• **EXERCISE OBJECTIVE**
The response must reproduce exactly every line of the material below holding the word "medical".

• **MATERIAL SUPPLIED**
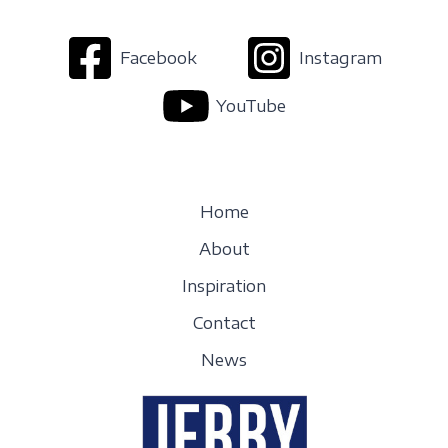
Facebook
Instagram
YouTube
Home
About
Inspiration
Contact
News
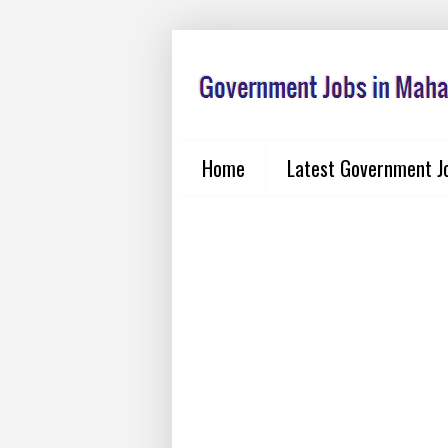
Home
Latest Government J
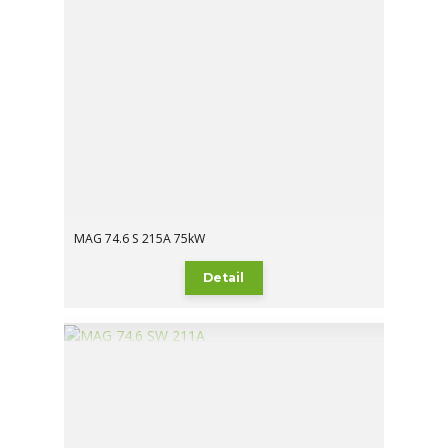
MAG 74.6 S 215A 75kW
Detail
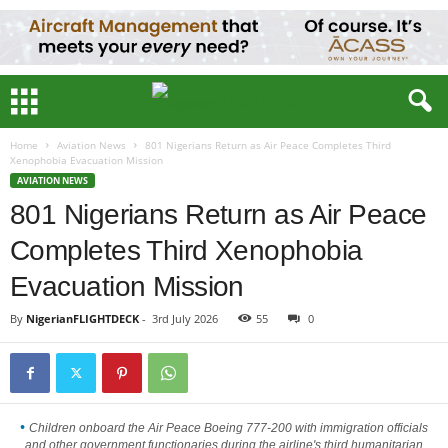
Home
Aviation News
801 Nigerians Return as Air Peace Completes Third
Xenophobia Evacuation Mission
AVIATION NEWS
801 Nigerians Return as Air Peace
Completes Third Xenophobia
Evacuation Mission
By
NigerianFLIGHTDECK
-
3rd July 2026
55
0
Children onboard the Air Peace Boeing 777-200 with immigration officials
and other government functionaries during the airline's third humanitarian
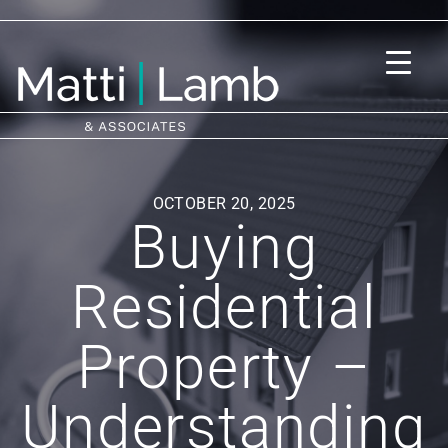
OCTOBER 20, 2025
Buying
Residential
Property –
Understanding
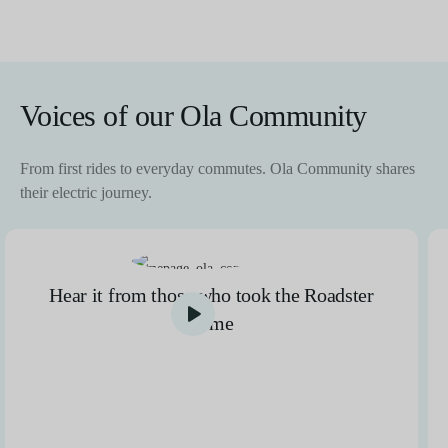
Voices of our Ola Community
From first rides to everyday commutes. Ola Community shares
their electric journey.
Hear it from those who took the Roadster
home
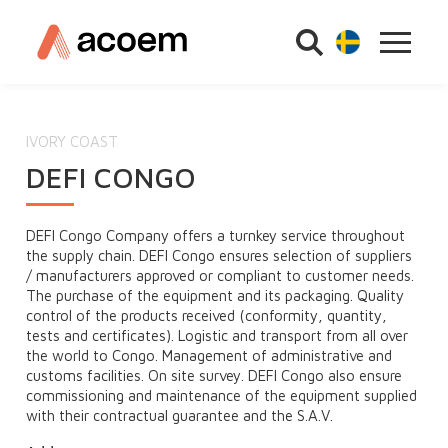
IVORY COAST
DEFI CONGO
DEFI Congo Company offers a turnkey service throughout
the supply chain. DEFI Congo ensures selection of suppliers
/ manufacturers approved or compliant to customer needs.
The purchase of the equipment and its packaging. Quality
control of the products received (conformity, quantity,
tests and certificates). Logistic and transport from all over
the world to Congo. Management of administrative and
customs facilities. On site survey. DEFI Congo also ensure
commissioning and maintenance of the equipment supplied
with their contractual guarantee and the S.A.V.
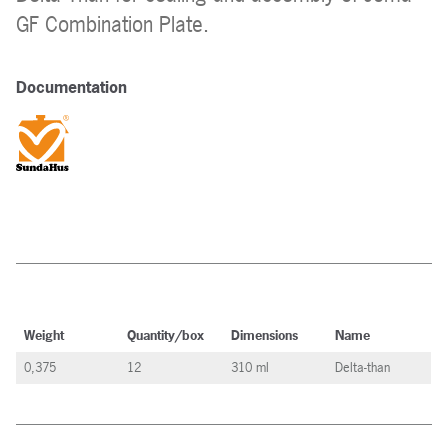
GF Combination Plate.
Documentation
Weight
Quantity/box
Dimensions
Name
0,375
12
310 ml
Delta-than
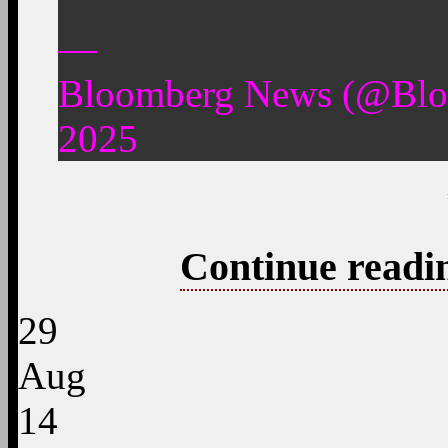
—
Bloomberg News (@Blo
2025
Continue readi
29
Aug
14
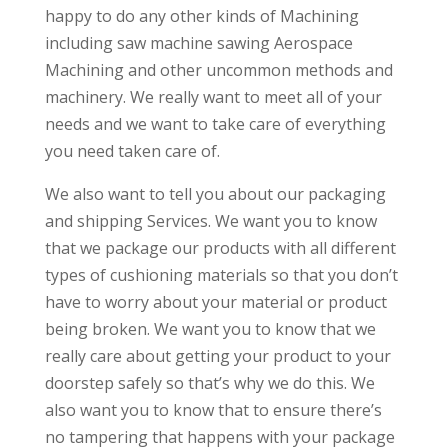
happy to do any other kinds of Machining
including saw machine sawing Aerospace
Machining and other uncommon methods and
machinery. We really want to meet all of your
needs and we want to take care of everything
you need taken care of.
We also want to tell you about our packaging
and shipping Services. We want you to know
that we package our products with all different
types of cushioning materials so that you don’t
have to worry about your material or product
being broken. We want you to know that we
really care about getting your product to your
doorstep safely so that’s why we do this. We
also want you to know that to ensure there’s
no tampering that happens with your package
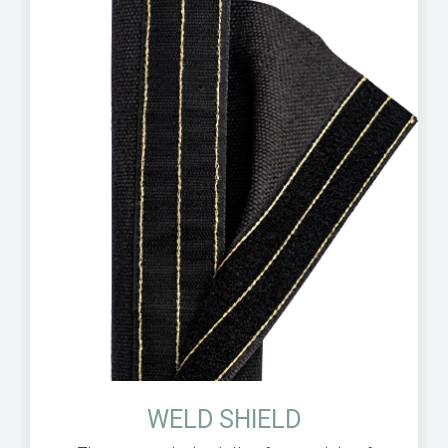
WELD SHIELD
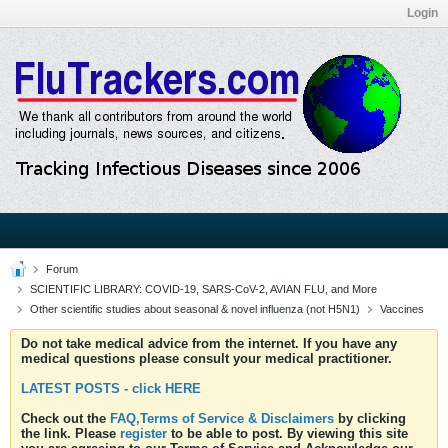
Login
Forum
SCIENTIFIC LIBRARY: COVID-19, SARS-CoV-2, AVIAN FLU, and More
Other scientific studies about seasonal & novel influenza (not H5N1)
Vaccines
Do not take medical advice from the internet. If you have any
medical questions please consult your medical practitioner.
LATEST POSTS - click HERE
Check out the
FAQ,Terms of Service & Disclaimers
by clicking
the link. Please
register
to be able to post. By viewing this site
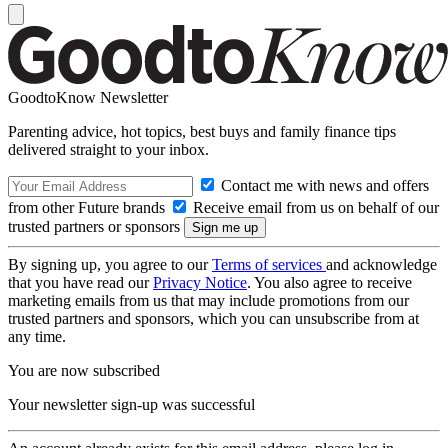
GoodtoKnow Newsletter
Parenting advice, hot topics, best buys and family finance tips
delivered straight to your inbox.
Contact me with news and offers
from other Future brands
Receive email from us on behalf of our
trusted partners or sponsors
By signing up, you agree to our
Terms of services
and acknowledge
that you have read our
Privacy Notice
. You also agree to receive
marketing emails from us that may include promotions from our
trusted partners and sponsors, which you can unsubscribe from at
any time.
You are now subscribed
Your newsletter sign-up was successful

• **EXERCISE SOLUTION**
Do not take medical advice from the internet. If you have any
medical questions please consult your medical practitioner.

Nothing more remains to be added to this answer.